1. Ontstaan en loop van het geding

1.1. De heffingsambtenaar heeft bij beschikking van 28 februari 2010 de waarde van de onroerende zaak, plaatselijk bekend als [a-straat 1] te [Z], op de voet van artikel 22 van de Wet waardering onroerende zaken (hierna: de Wet WOZ) op waardepeildatum 1 januari 2009 voor het kalenderjaar 2010 vastgesteld op € 1.533.000.

In hetzelfde geschrift is de aanslag onroerende-zaakbelastingen voor het jaar 2010 bekendgemaakt, berekend naar een waarde van € 1.533.000.

1.2. Na daartegen gemaakt bezwaar heeft de heffingsambtenaar bij uitspraak, gedagtekend 4 juni 2010, de beschikking en aanslag gehandhaafd.

1.3. Bij uitspraak van 1 juni 2011 heeft de rechtbank s-Gravenhage (hierna: de rechtbank) het door belanghebbende ingestelde beroep ongegrond verklaard.

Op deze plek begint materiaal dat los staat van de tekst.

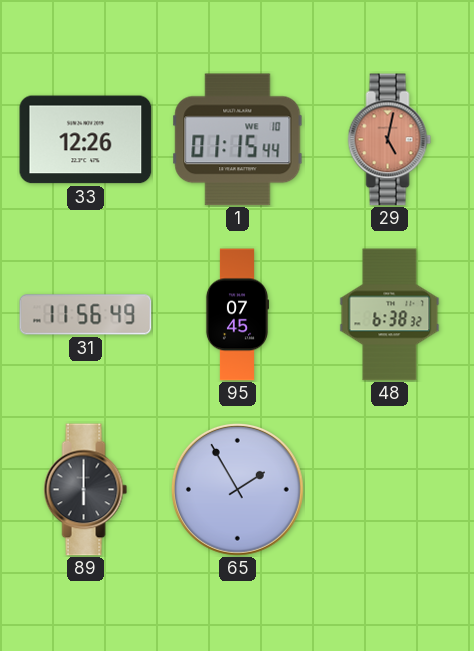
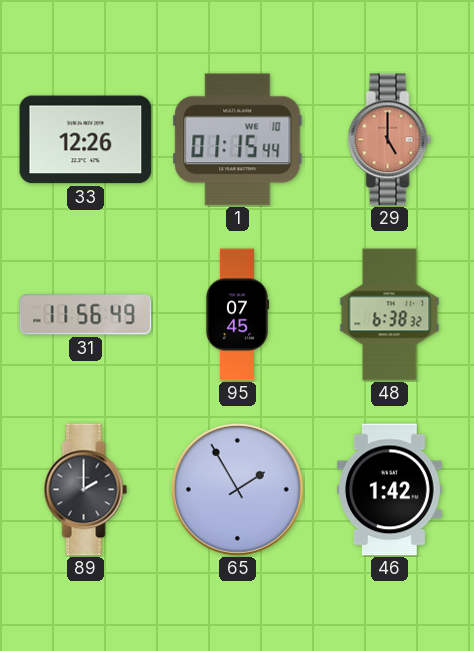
29: 5:02 -> 5:00
89: 6:00 -> 2:00
46: none -> 1:42
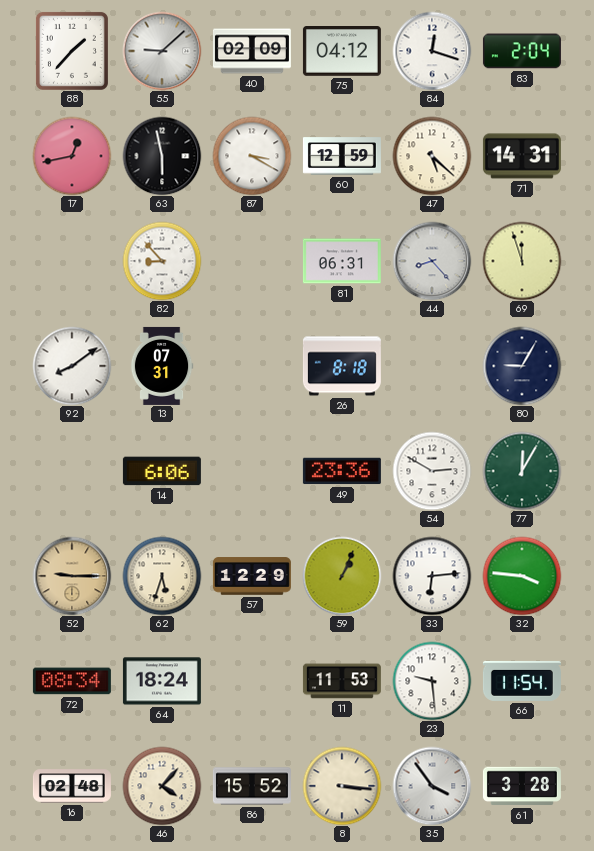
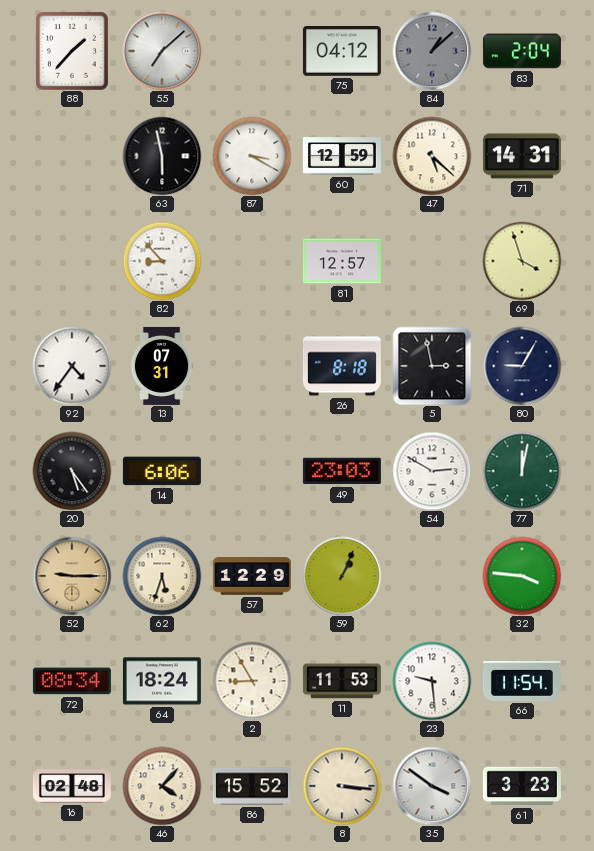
55: 9:08 -> 7:08
40: 02:09 -> none
84: 12:18 -> 1:08
84 dial: white -> grey
17: 12:43 -> none
81: 06:31 -> 12:57
44: 8:23 -> none
69: 11:57 -> 3:57
92: 8:09 -> 4:36
5: none -> 2:58
20: none -> 5:24
49: 23:36 -> 23:03
77: 12:05 -> 12:02
33: 6:14 -> none
2: none -> 8:55
35: 3:54 -> 3:51
61: 3:28 -> 3:23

1.4. Het tegen deze uitspraak ingestelde hoger beroep is bij het gerechtshof ’s-Gravenhage ingekomen op 1 juli 2011. De heffingsambtenaar heeft een verweerschrift ingediend.

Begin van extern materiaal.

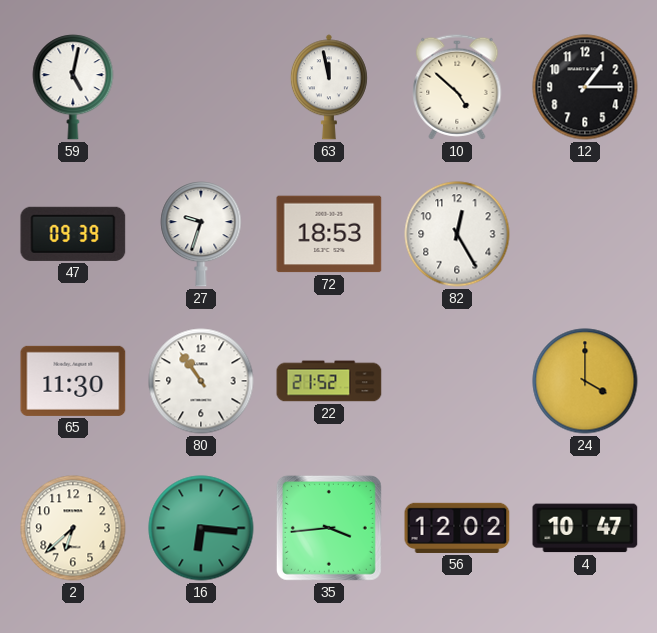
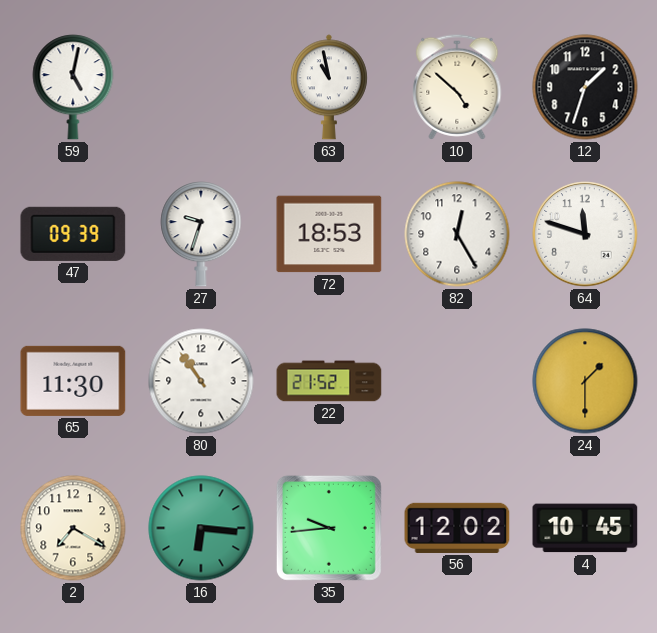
63: 11:58 -> 10:58
12: 1:15 -> 1:33
64: none -> 11:48
24: 4:00 -> 1:30
2: 6:38 -> 7:20
35: 3:44 -> 9:44
4: 10:47 -> 10:45
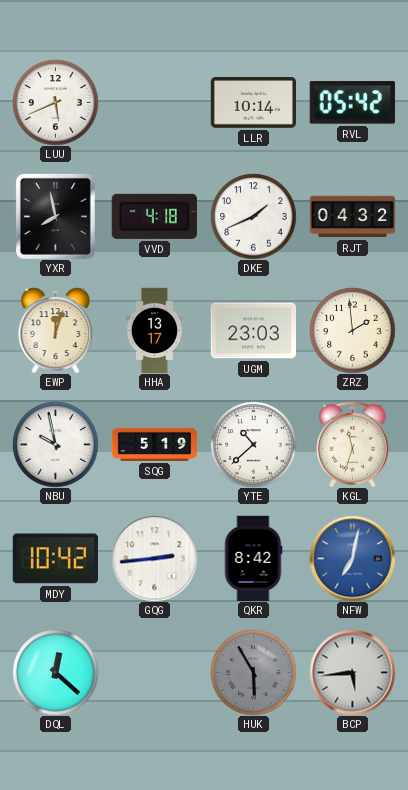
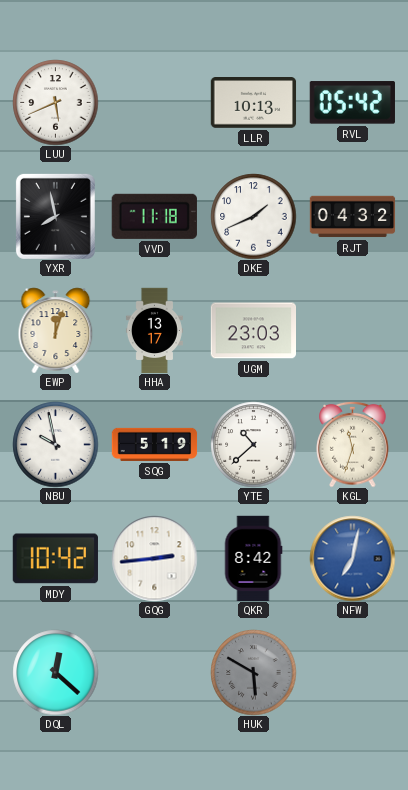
LLR: 10:14 -> 10:13
VVD: 4:18 -> 11:18
ZRZ: 1:59 -> none
HUK: 5:55 -> 5:50
BCP: 5:44 -> none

Bij brief van 29 maart 2012 heeft het gerechtshof ’s-Gravenhage de zaak ter verdere behandeling verwezen naar het gerechtshof Amsterdam en de op de zaak betrekking hebbende stukken toegezonden.

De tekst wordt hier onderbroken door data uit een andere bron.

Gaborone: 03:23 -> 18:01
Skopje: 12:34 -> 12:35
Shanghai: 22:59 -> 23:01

1.5. Het onderzoek ter zitting heeft plaatsgevonden op 16 augustus 2012. Van het verhandelde ter zitting is een proces-verbaal opgemaakt dat met deze uitspraak wordt meegezonden.

2. Feiten

In hoger beroep zijn de volgende feiten komen vast te staan.

2.1. Belanghebbende en haar gemachtigde zijn eigenaren van de onroerende zaak en hebben deze op 1 juni 2007 verkregen voor een koopsom van € 1.545.000.

2.2. De onroerende zaak betreft een voormalige boerderij op een perceel grond met een oppervlakte van 3.000 m², gebouwd in 1800 en met een inhoud van circa 1.400 m³. Op het perceel staan ook een schuur, een overkapping voor een hooiberg en een kleinveestal. De boerderij is een beschermd monument als bedoeld in de Monumentenwet 1988.

2.3. De onroerende zaak is gelegen binnen de bebouwde kom van [Z] in het bestemmingsplan “[Dorp]”. De bestemming is sedert 1985 woondoeleinden.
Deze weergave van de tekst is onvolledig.